The science of aging is among the most dynamic and provocative in modern biology. Over the past two decades we have seen a virtual explosion in research investigating the molecular and behavioral systems that control the aging process. But the more researchers uncover about the science of aging, the more questions emerge.
Dietary restriction has long been considered the most potent regulator of aging. Restricting food intake by any means induces a series of metabolic changes in organisms from yeast to primates that serve to extend life. Studies are currently underway to investigate the ability of dietary restriction to extend life in humans.

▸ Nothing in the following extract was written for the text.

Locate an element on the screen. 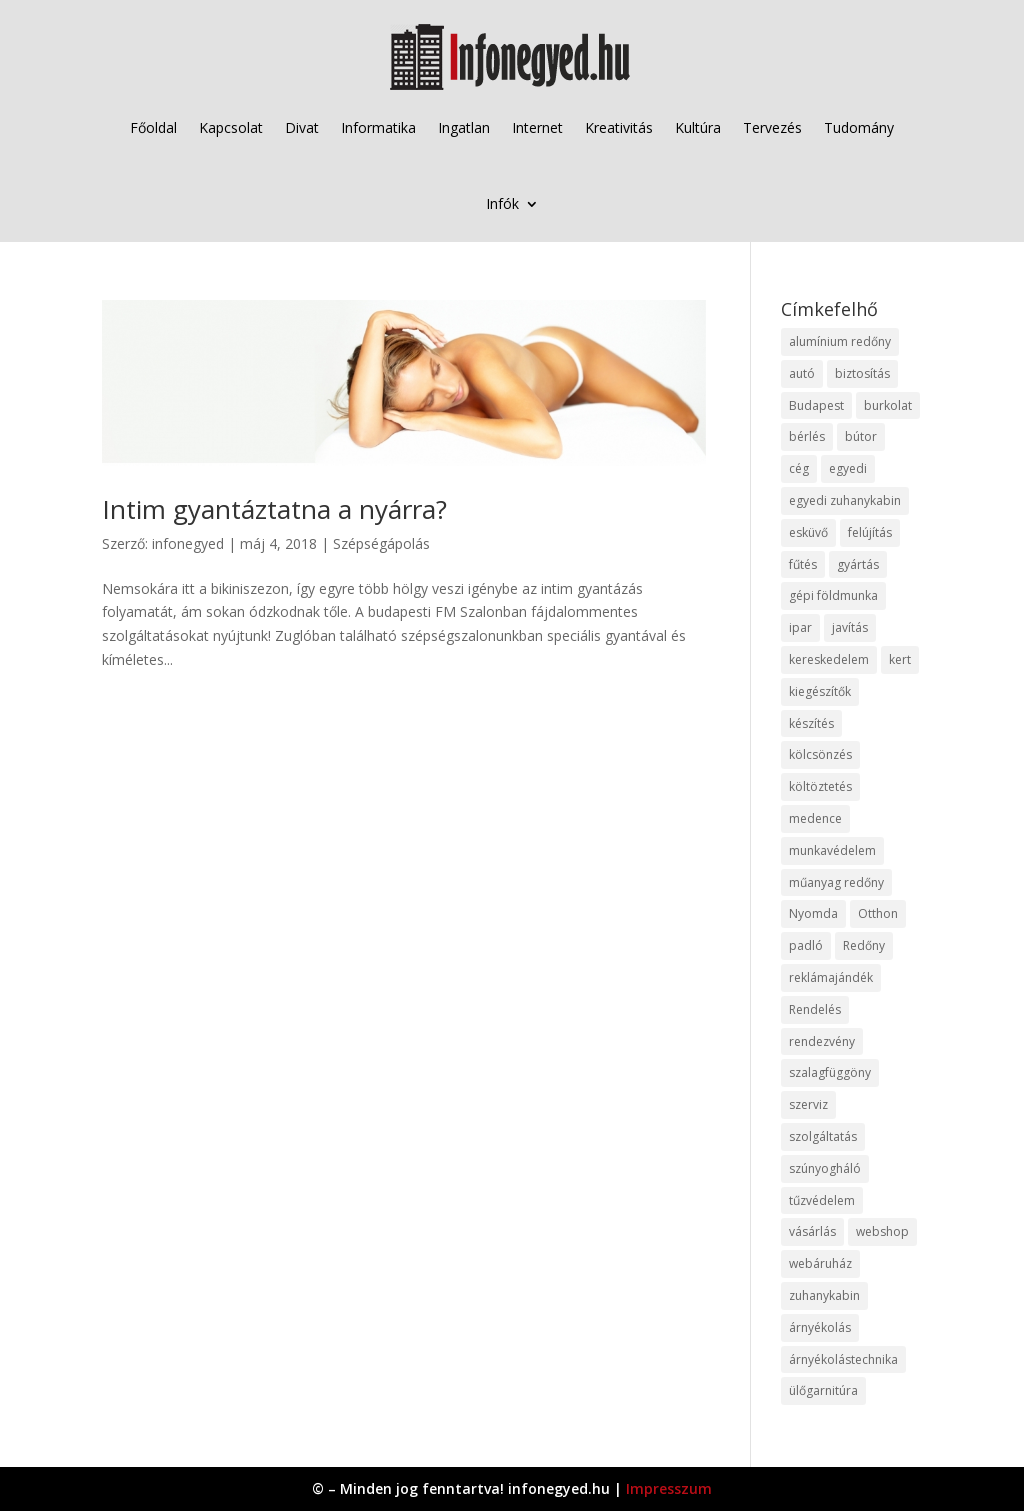 This screenshot has width=1024, height=1511. bérlés [bérlés (18 elem)] is located at coordinates (807, 436).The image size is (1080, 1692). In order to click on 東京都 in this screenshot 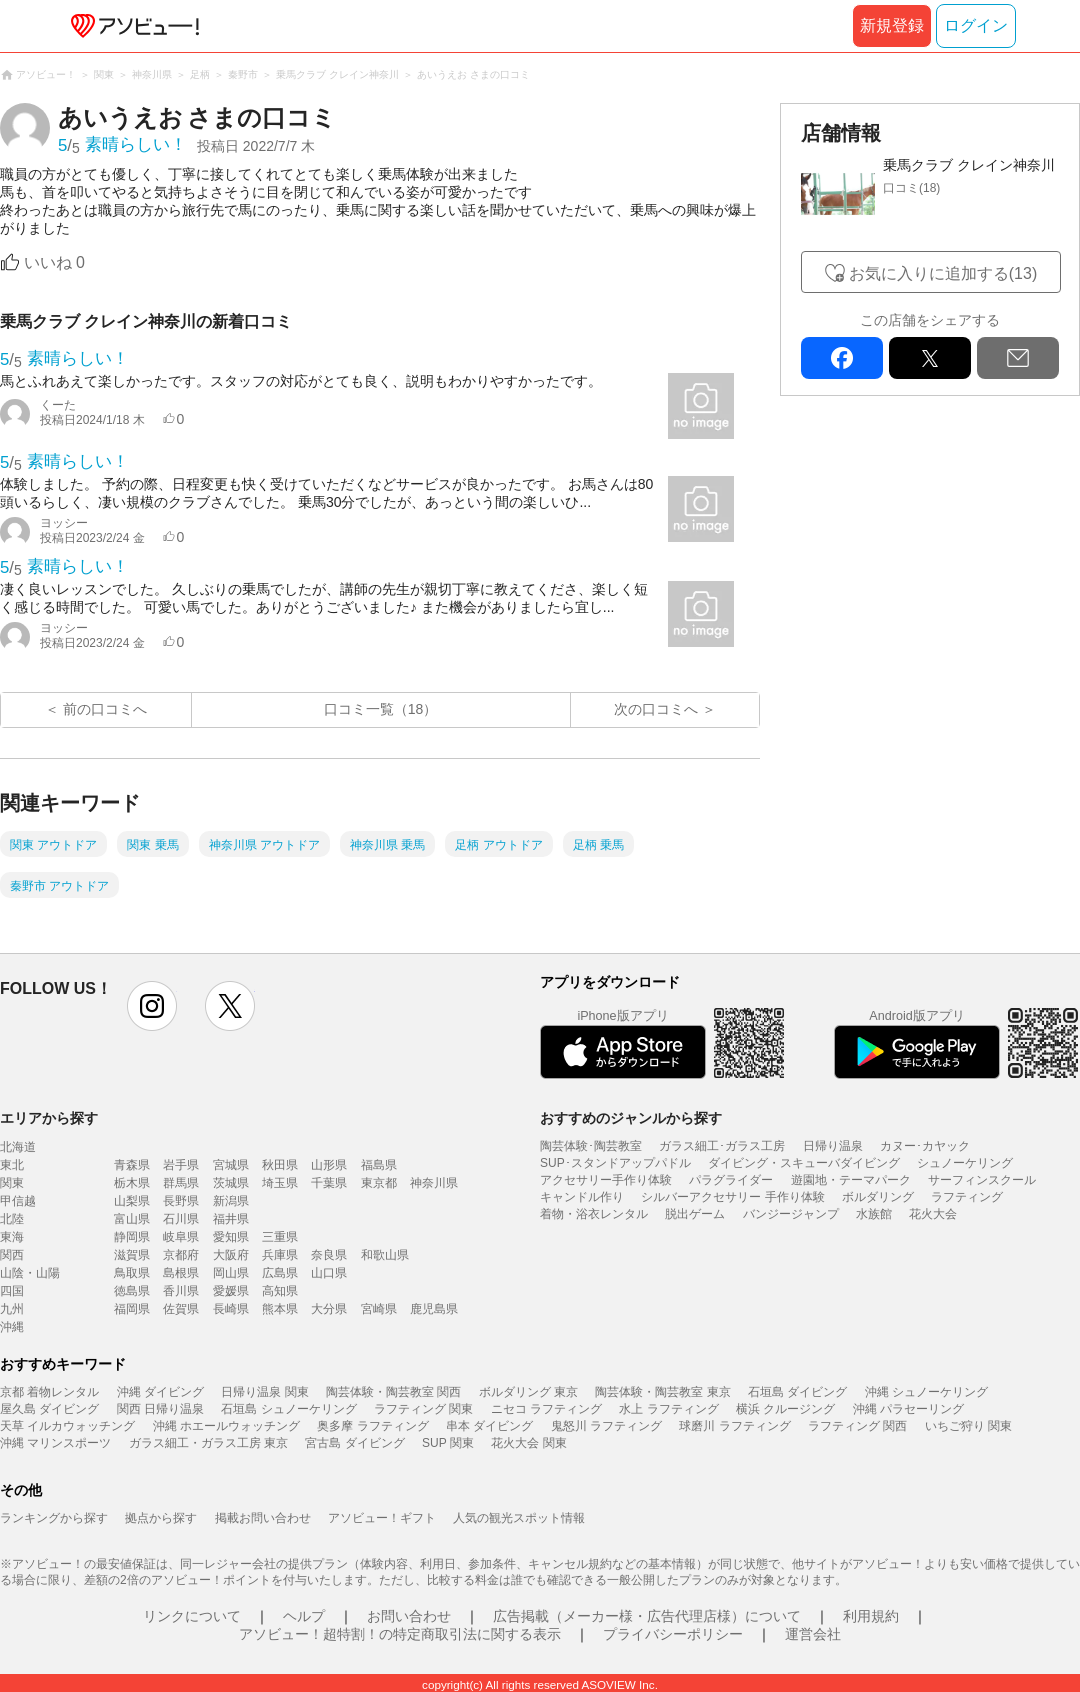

Several biological changes are known to occur upon the onset of dietary restriction including a decline in reproductive ability, increased stress resistance and a slowdown of some metabolic processes.
Insulin signaling was among the first molecular pathways to be identified in the regulation of aging, and offered a direct tie between diet and the aging process. In 1998 UCSF scientist Cynthia Kenyon showed that removing an insulin receptor gene (daf-2) in worms could double their lifespan. Her lab later showed that removing another insulin signaling gene (daf-16) could extend life even longer. I spoke to Kenyon about the relationship between diet and aging for this article.
Blocking insulin signaling in these worms did not just prevent the worms from dying and allow them to age longer. Instead the aging process actually slows so that older worms continue to behave like young worms. Also, as these experiments were repeated in different animals, it was shown that lowering insulin signaling also helps protect animals from stress and diseases such as cancer and heart disease.
Insulin is released as a direct response to glucose in the blood. This means that any time you eat a meal with carbohydrates, you are increasing your insulin signaling and likely accelerating aging. But this does not mean that you will live forever if you stop eating carbohydrates.
Interestingly, protein metabolism also contributes to accelerated aging, but through a different mechanism. Even more intriguing is that restricting protein increases lifespan to a greater extent than restricting sugar.
So is it simply calories that promote aging?
Probably not. For one thing, the effect of a calorie from protein is greater than a calorie from carbohydrate, making it unlikely that a calorie is the basic unit of impact. Second, there is evidence that calories are not required to accelerate aging.
Recent studies have shown that the mere act of smelling food can reduce lifespan. The mechanism for this effect is still unknown, but seems to be tied to respiration.
According to Kenyon it is clear that “sensory perception influences lifespan,” at least in worms and flies.
Thus it is likely that aging is controlled by the interaction of several pathways, including metabolism, respiration and stress. Importantly, however, lifespan seems to be dependent on a handful of specific pathways rather than global changes in cellular function or breakdown. The idea that aging is an inevitable function of time must be put aside given the evidence that it is controlled at a genetic and environmental level.
This makes sense when you think about it. Different organisms exhibit vastly different lifespans and rates of aging that are too great to be explained by some kind of universal cellular breakdown. A more parsimonious hypothesis is that organisms differ in specific genetic factors that, combined with environmental influences, regulate lifespan.
So how should we mortal humans react to these findings?
The genes linking diet and aging are highly conserved through evolution, indicating that there is a great chance human aging is sensitive to diet. Indeed, insulin-related genes have been found to be important in long-lived human populations. This suggests that the pathways discovered in worms and other organisms have similar functions in humans.
What is not clear is how much influence diet has on lifespan and to what extent we are able to manipulate it. It is already known that abnormal insulin activity in humans is linked to higher disease rates, especially “diseases of civilization” such as heart disease, hypertension, type 2 diabetes and cancer. And these diseases are clearly associated with diets rich in processed foods, especially refined carbohydrates.
The effect of protein consumption on lifespan in humans has yet to be investigated. Envisioning an experiment that would test the influence of smelling food on human aging is difficult to even imagine.
Although direct evidence is not available, there is good reason to suspect that a diet with low glycemic load may extend human lifespan. In November 2009, Kenyon’s lab reported that adding glucose to a worm’s normal diet shortens lifespan, but has no effect on the long-lived worms that lack insulin signaling genes daf-2 and daf-16. This discovery prompted Kenyon herself to adopt a low-carbohydrate diet.
Despite this there is still not sufficient evidence to recommend a calorie restricted diet for humans to extend life, largely because optimal nutrition levels for a given individual are unknown. However, most people would benefit vastly by eliminating processed foods and refined carbohydrates from their diets as much as possible.
Focusing on fresh, whole foods, enjoying an occasional glass of wine, avoiding smoking and getting regular exercise can add 14 years to the life of an average person. Maintain a healthy weight as well and your outlook gets even better.
Would you change your diet to be healthier and live longer?